**What is required**
Copy all the lines of the data that include the word "arrow".

(The input Opens)

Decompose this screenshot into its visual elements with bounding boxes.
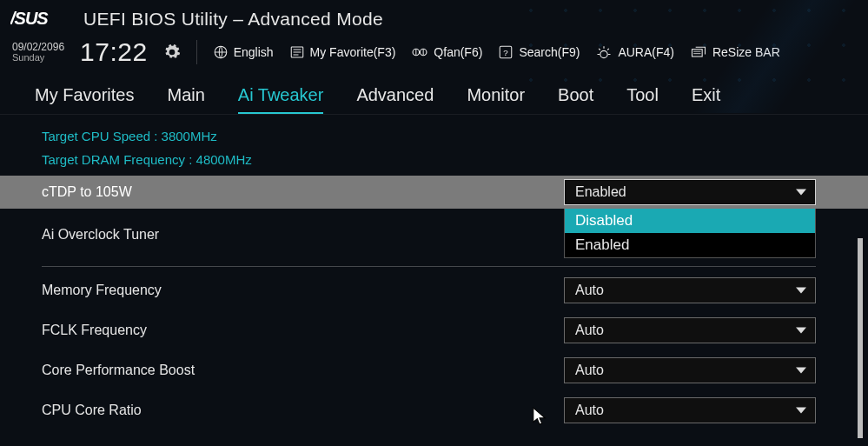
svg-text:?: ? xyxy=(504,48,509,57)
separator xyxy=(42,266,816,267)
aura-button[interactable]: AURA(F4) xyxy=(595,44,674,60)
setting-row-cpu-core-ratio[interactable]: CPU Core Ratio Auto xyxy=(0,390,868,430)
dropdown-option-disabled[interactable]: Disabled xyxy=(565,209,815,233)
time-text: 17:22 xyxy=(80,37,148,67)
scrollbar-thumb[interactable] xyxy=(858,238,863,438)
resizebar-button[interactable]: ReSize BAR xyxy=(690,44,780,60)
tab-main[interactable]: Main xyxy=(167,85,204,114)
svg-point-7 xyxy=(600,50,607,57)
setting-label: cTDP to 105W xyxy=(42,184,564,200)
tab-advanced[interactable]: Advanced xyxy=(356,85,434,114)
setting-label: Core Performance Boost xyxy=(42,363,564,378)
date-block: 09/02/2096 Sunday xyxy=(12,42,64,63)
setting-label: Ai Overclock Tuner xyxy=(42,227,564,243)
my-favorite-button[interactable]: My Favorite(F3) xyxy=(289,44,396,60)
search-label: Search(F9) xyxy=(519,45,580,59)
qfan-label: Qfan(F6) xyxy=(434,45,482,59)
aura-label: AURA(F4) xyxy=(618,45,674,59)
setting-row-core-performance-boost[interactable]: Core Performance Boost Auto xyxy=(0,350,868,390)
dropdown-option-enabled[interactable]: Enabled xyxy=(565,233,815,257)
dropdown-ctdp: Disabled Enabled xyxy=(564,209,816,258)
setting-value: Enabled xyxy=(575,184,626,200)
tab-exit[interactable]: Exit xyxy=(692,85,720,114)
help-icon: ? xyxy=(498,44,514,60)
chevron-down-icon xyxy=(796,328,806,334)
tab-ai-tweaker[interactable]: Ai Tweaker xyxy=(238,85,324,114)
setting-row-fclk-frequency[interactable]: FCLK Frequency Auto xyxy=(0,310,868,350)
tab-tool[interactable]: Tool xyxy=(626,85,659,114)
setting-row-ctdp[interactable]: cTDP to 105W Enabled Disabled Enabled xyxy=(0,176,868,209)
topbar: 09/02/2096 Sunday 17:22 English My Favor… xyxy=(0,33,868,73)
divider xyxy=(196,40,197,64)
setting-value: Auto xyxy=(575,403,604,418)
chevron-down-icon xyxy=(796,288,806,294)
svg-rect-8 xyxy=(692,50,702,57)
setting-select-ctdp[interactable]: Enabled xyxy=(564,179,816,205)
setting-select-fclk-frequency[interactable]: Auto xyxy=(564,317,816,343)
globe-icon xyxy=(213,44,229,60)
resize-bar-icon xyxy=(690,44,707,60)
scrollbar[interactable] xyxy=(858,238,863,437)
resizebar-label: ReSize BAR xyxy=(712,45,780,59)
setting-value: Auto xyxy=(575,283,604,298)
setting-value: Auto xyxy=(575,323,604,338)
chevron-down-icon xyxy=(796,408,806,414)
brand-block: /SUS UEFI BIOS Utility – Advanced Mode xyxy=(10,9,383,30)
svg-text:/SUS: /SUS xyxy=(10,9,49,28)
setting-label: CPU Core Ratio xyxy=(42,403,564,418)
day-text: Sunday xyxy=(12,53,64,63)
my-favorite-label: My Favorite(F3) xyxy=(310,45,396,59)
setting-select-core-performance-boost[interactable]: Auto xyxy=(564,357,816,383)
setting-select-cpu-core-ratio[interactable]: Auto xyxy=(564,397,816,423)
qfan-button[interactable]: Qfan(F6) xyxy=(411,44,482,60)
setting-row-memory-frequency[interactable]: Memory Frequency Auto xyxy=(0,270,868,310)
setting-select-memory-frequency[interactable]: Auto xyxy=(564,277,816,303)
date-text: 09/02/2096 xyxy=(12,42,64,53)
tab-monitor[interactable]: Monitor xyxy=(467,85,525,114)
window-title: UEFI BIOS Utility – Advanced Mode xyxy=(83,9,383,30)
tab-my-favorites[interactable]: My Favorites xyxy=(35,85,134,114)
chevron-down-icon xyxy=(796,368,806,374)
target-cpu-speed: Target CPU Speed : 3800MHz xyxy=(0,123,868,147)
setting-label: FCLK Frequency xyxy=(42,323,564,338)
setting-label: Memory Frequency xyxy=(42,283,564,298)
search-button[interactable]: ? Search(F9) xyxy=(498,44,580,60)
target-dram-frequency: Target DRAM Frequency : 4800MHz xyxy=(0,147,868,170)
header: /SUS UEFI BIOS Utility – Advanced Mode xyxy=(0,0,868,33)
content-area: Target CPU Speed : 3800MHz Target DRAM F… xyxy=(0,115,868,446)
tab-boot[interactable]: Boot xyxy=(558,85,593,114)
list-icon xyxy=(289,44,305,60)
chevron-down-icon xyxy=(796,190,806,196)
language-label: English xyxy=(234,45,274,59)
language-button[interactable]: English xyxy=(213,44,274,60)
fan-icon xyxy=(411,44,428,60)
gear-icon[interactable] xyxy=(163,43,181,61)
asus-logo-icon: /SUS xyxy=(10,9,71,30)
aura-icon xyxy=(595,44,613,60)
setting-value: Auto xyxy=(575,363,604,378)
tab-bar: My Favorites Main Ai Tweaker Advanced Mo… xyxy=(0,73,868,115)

(The input Closes)
(The input Opens)

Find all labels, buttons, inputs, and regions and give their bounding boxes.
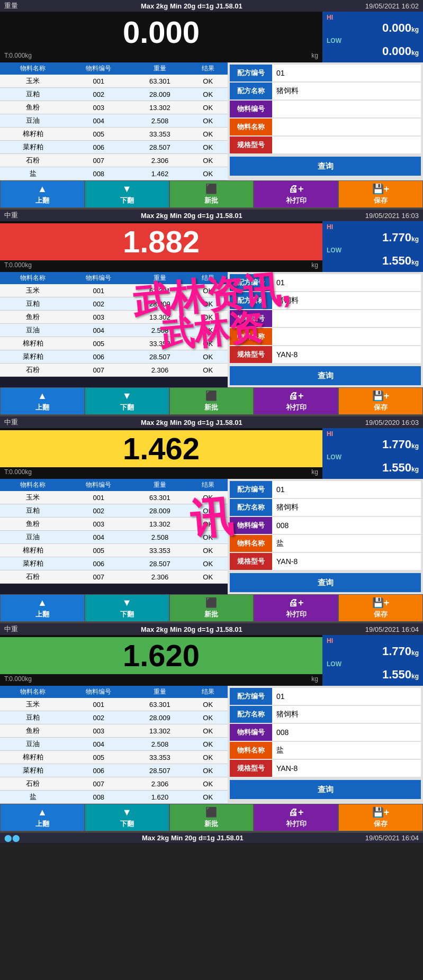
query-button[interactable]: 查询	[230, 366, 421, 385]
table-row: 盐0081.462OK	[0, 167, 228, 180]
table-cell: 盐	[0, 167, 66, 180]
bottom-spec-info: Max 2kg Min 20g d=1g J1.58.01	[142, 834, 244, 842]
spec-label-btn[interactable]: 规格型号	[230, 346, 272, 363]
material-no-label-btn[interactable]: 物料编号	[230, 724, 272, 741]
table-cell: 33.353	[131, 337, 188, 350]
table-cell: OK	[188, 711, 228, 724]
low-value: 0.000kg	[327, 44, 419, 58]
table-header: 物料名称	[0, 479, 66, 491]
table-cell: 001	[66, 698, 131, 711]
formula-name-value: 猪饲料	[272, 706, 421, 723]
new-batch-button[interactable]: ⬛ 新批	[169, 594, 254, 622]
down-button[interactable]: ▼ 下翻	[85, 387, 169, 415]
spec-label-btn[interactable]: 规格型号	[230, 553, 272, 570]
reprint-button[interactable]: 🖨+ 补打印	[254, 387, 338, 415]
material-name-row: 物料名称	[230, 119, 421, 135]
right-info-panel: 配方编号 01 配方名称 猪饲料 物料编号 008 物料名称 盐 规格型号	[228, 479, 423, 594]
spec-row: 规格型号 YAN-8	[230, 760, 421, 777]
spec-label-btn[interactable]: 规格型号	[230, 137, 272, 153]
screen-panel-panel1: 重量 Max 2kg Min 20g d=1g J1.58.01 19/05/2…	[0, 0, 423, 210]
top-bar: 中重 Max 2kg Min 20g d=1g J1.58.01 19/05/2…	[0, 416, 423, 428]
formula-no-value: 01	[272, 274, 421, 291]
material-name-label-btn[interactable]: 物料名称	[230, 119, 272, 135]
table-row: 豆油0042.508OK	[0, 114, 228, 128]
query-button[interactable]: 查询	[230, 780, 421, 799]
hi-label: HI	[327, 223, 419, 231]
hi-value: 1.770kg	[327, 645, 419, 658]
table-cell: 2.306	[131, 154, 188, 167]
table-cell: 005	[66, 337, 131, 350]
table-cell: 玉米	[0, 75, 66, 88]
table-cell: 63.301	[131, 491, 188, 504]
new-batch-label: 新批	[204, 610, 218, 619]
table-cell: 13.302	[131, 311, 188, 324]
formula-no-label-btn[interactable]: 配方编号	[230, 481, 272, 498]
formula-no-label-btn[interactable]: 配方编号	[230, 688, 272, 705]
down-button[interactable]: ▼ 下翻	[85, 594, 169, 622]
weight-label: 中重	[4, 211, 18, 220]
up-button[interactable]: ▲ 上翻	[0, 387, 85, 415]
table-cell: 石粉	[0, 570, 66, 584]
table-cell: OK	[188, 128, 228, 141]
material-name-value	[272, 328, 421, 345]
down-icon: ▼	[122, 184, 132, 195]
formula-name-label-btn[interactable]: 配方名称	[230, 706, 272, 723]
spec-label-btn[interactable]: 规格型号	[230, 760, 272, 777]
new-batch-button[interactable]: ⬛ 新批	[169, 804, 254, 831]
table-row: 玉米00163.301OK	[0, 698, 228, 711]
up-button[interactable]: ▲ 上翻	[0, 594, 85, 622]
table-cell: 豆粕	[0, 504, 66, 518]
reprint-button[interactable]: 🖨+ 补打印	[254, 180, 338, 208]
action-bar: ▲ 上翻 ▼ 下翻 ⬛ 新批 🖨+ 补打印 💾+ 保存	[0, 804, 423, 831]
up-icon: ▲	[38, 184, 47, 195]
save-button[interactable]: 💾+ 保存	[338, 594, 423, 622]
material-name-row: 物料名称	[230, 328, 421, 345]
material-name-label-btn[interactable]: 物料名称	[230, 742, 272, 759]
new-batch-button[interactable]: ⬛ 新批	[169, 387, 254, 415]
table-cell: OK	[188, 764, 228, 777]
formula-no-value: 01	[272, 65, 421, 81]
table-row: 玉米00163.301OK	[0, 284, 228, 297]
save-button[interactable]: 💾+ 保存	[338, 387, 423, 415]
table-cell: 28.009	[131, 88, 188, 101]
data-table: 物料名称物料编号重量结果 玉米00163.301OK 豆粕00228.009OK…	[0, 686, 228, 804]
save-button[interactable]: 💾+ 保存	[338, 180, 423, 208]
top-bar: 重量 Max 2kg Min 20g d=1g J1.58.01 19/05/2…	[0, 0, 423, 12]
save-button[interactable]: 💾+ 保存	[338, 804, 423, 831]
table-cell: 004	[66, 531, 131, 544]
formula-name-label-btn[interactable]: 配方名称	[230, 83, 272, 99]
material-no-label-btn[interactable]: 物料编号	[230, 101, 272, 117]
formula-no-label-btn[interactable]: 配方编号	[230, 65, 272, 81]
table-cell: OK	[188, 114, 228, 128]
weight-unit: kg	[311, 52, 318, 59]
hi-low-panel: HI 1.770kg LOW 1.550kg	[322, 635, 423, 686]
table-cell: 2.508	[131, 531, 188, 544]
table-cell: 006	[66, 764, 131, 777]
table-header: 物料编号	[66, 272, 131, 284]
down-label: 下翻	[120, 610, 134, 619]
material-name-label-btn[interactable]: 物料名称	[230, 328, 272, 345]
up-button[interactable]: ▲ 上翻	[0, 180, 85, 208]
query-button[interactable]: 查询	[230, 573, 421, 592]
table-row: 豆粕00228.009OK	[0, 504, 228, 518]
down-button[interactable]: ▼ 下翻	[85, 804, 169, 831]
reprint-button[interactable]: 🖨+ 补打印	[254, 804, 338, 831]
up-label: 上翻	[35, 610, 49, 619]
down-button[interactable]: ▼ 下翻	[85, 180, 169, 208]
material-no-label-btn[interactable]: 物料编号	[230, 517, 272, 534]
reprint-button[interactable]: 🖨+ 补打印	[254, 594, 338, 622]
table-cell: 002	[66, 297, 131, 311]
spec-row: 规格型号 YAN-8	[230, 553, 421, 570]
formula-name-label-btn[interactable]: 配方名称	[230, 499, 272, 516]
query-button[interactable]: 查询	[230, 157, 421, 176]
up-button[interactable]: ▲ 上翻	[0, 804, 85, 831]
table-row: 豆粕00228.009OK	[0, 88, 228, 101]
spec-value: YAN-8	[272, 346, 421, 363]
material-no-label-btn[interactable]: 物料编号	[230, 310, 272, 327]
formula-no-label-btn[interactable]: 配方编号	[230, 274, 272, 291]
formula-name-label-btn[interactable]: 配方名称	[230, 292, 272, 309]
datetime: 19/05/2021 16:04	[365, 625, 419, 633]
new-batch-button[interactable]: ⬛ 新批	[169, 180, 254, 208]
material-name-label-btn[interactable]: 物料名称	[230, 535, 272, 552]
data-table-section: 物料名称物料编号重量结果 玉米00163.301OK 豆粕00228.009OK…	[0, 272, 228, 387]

(The input Closes)
(The input Opens)

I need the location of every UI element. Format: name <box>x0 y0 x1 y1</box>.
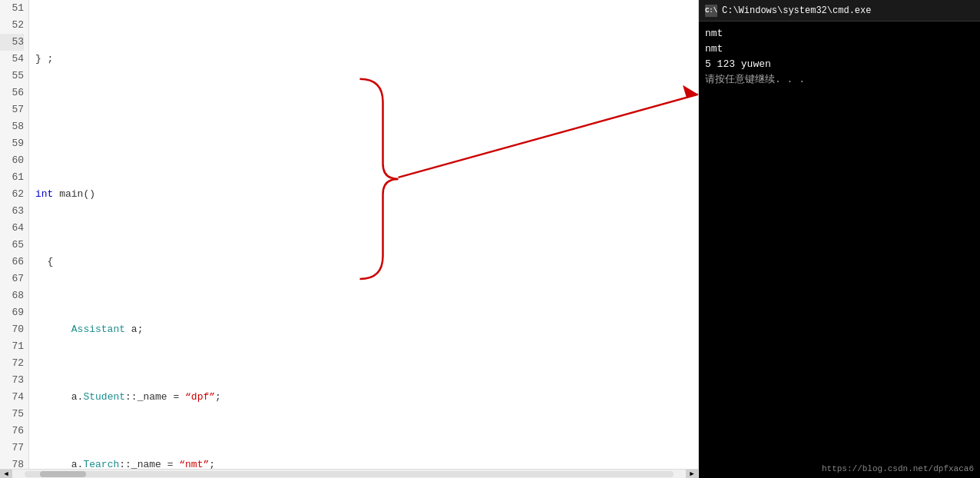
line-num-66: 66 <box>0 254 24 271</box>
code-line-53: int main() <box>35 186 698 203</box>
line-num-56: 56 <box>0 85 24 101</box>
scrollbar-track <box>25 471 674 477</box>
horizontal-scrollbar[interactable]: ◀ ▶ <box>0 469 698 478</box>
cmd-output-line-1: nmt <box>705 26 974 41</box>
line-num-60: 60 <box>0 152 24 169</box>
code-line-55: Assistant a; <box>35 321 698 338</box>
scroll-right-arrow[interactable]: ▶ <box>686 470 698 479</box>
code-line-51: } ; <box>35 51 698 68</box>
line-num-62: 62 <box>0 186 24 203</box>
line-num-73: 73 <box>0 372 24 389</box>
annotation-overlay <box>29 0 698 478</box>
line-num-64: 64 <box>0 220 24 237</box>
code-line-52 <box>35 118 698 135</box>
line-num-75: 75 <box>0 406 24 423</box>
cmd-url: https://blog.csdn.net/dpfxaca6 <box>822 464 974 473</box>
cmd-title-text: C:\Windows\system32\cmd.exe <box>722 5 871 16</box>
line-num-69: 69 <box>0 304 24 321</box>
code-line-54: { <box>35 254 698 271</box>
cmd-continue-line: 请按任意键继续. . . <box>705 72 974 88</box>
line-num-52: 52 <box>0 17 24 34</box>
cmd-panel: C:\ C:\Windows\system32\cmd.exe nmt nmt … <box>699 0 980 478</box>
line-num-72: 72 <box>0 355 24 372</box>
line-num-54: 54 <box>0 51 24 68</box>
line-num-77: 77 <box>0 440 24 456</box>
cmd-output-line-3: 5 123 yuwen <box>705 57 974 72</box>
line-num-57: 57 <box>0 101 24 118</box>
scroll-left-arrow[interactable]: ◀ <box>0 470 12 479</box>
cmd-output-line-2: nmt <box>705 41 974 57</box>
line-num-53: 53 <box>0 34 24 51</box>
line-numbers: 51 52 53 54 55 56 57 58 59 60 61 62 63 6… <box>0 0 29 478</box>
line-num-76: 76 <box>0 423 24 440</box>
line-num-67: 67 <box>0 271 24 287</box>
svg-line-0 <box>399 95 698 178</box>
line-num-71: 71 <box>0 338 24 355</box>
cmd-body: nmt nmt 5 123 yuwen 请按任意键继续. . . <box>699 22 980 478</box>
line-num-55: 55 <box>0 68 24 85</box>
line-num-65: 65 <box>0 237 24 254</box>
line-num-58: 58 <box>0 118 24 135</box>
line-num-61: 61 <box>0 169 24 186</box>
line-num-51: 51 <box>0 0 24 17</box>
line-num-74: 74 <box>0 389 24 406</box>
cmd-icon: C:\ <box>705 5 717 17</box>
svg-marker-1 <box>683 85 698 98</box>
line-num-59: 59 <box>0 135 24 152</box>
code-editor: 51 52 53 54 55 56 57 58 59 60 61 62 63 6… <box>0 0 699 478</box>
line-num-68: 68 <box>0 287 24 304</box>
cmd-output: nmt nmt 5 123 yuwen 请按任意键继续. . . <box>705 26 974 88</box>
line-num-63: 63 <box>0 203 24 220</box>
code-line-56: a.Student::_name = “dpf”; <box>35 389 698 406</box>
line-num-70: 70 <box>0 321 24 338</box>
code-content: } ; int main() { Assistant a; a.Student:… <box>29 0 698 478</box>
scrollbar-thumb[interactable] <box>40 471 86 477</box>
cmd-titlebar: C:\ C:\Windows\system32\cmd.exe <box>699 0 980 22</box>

(The input Closes)

**Written answer**
scroll-right-arrow[interactable]: ▶ <box>686 470 698 479</box>
scroll-left-arrow[interactable]: ◀ <box>0 470 12 479</box>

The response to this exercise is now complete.